Thursday, 4 March 2010


"Hey, let's make a show about archaic manufacturing techniques! We could get Monty Don to present it! And let's show it on Friday night primetime!"

These are the words that must have escaped a BBC executive's mouth at some sort of meeting, presumably the same one where they decided to give Jonathon Ross several million pounds a year for one TV show and one radio show, and then smoked inside blatantly disregarding the new non-smoking laws, lighting up with £50 notes we gave them in our licence fee and complaining their daily champagne was rather too warm.

I jest. Forgive me.

Anyways, as I settled down in a typically student way to watch Monty Don talk to me about woodwork on a Friday, I reached for my Werther's Originals and put on my slippers, then complained in my head about the noise my raucous neighbours make, I realised two things. First of all, I am secretly a lonely 87 year old man, but more importantly, "Monty Don is talking to us about woodwork at NINE PM on a FRIDAY".

In all fairness, the show had me glued to it for an hour, ironic, because they were learning these woodworking skills so they would never have to use glue. We had three plucky newbies attempting to learn how to use green wood in a good manner. Since this was the BBC, these people all had a human element, and we learnt their back stories, we had the lovely single mum, the supply woodwork teacher who wanted to learn something new, and the creative designer/architect fellow who cheerfully showed us a basket he made back in the day, and noted it was still working, then told us a merry little tale about how he was throwing away his dad's things after he died, and realised he actually made the lamp that was beside him on his deathbed.


Anyways, we now had our assembled group. I didn't care enough to write their names, this is hardly a professional operation I run here, but for ease, the single mum is going to be called Jane (She looked like a Jane.), the woodwork supply teacher is going to be called Will (He looked like a Will.) and the designer is going to be called Archibald (He didn't look like an Archibald, I just didn't like him very much and am feeling childish). They also had a teacher who was equally cheery and depressing at the same time. Let's be devils and call him Geoffrey. We also had Monty Don keeping the whole thing in check. Joyously, we also had the single greatest character in television history, in the man who came along to judge their work, but more on him later.

So we've learnt about Jane, Will and Archibald. We're sitting anxiously, waiting to learn about them learning to make stuff out of wood. They start with a spatula, just to get to grips with the equipment. I feel a little cheated, I was rather optimistically expecting them to create more than a slightly smaller stick of wood from a stick of wood; Alas not. We learned of the greatest challenge our three heroes were to face, building their own chair!

Or at least, two of them would be making their own chair. Jane was pretty much condemned by Geoffrey (The teacher. Remember?) for being not particularly good at it. We had tears, we had drama (Dear BBC, tears =/= Good television.) and then we had resigned acceptance. She would make a stool while the boys made chairs. But from nowhere, Monty Don slides in from the right, boosts her confidence, and she changes to make a stick-chair using slightly different techniques (Geoffrey, morale boosting as always, opened with the line: "Some green wood-workers look down on stick-work as easier because, well, it is." I'm paraphrasing, but that was the gist).

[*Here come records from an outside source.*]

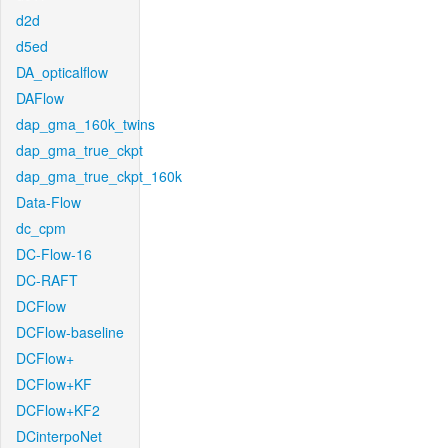
d2d
d5ed
DA_opticalflow
DAFlow
dap_gma_160k_twins
dap_gma_true_ckpt
dap_gma_true_ckpt_160k
Data-Flow
dc_cpm
DC-Flow-16
DC-RAFT
DCFlow
DCFlow-baseline
DCFlow+
DCFlow+KF
DCFlow+KF2
DCinterpoNet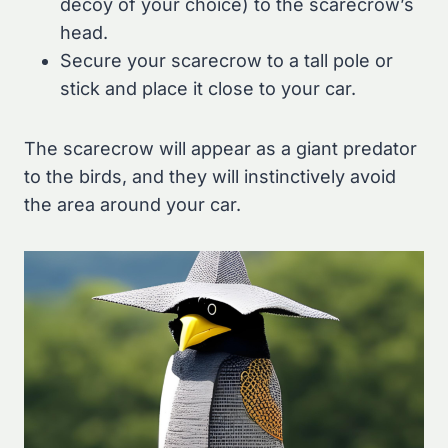
decoy of your choice) to the scarecrow’s
head.
Secure your scarecrow to a tall pole or
stick and place it close to your car.
The scarecrow will appear as a giant predator
to the birds, and they will instinctively avoid
the area around your car.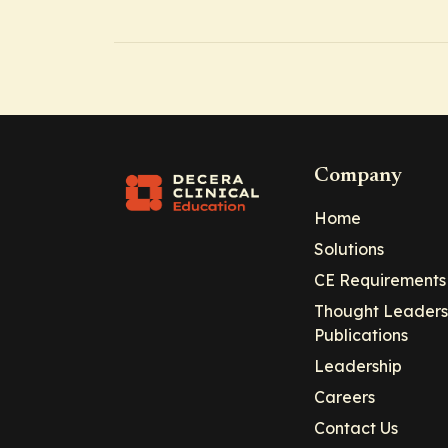
Company
Home
Solutions
CE Requirements
Thought Leaders
Publications
Leadership
Careers
Contact Us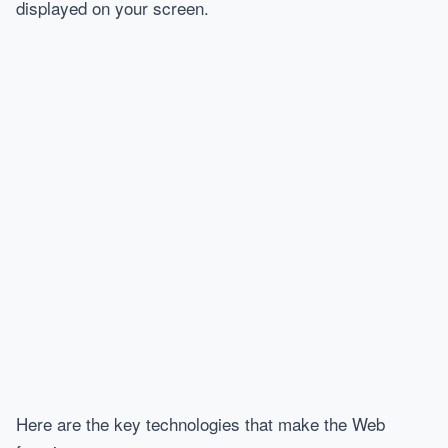
displayed on your screen.
Here are the key technologies that make the Web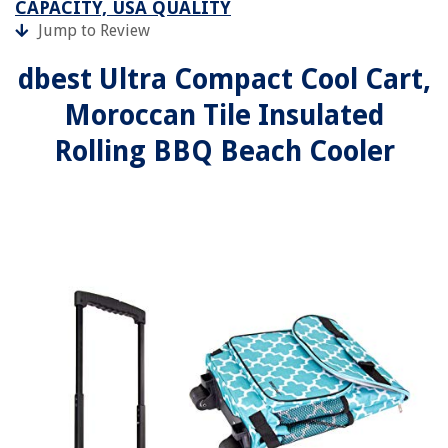
CAPACITY, USA QUALITY
Jump to Review
dbest Ultra Compact Cool Cart,
Moroccan Tile Insulated
Rolling BBQ Beach Cooler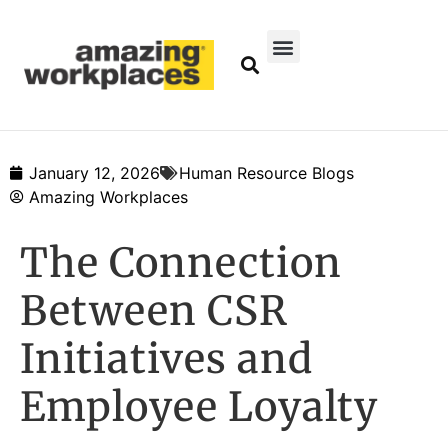
January 12, 2026
Human Resource Blogs
Amazing Workplaces
The Connection
Between CSR
Initiatives and
Employee Loyalty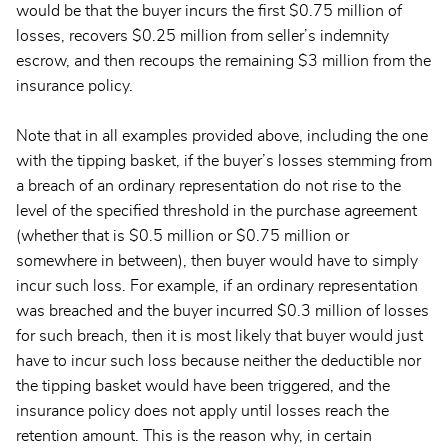
would be that the buyer incurs the first $0.75 million of
losses, recovers $0.25 million from seller’s indemnity
escrow, and then recoups the remaining $3 million from the
insurance policy.
Note that in all examples provided above, including the one
with the tipping basket, if the buyer’s losses stemming from
a breach of an ordinary representation do not rise to the
level of the specified threshold in the purchase agreement
(whether that is $0.5 million or $0.75 million or
somewhere in between), then buyer would have to simply
incur such loss. For example, if an ordinary representation
was breached and the buyer incurred $0.3 million of losses
for such breach, then it is most likely that buyer would just
have to incur such loss because neither the deductible nor
the tipping basket would have been triggered, and the
insurance policy does not apply until losses reach the
retention amount. This is the reason why, in certain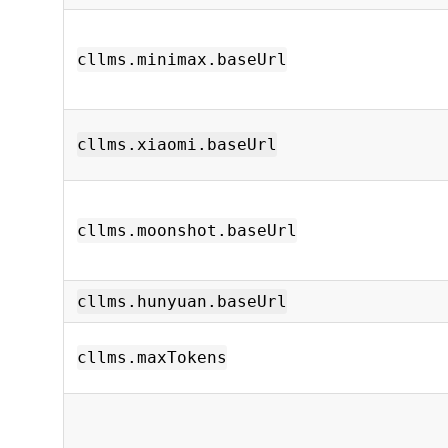
cllms.minimax.baseUrl
cllms.xiaomi.baseUrl
cllms.moonshot.baseUrl
cllms.hunyuan.baseUrl
cllms.maxTokens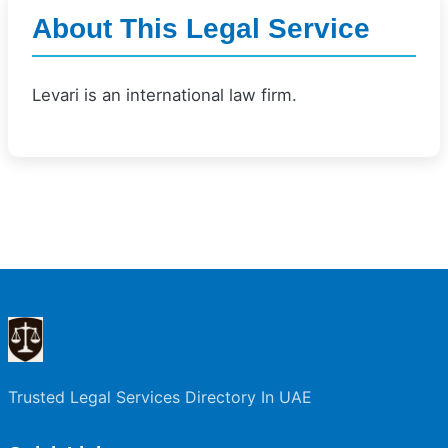
About This Legal Service
Levari is an international law firm.
Trusted Legal Services Directory In UAE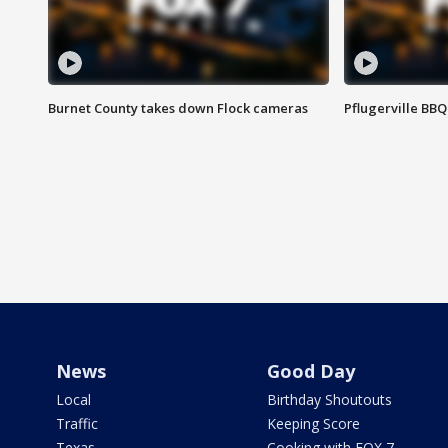
Burnet County takes down Flock cameras
Pflugerville BBQ
News
Good Day
Local
Birthday Shoutouts
Traffic
Keeping Score
Texas
Cooking with FOX 7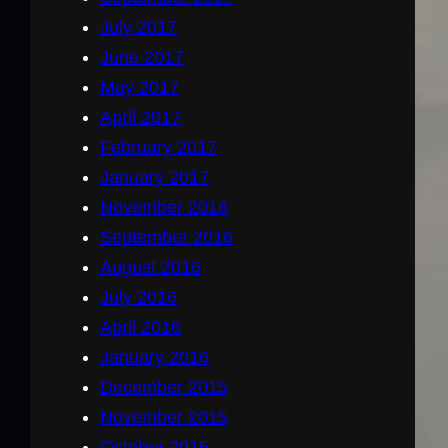
July 2017
June 2017
May 2017
April 2017
February 2017
January 2017
November 2016
September 2016
August 2016
July 2016
April 2016
January 2016
December 2015
November 2015
October 2015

Joys abound, all three are making chairs! But it's a race against the clock for Archibald, who took three days to start, while Jane and Will were merrily carving away.

I don't want to ruin the tension of the event for you. But eventually, Jane and Will made chairs, Archibald succeeded in making some bits of a chair, but not finishing, and my favourite character, the judge, came along and tested them with a degree of vigour I enjoy watching people attempt to break things with. He even tested the incomplete chair by randomly picking bits and twisting them with horrendous eagerness. Archibald's face was a mask of pure horror diluted slightly with disbelief. "It's very firm, but this joint's all wrong." as he said, and we got a shot of the gaping abyss that was at least half an inch wide. That's like, 2 nautical miles in green wood-work.

I would say I'm looking forward to the future installments, but I'm not a liar, so I'll say I could have wasted that hour of my life in other, probably better ways, like writing an angry letter to Euroshopper about my Apple Juice. I'm still mad, I don't even want to talk about it.

Essentially, it was a fundamentally decent, vaguely entertaining show, which should never have been broadcast at 9pm on a Friday. It's more 9 till 10 or REALLY, 8 till 9 on a Wednesday kind of show. But then, when have the BBC been logical?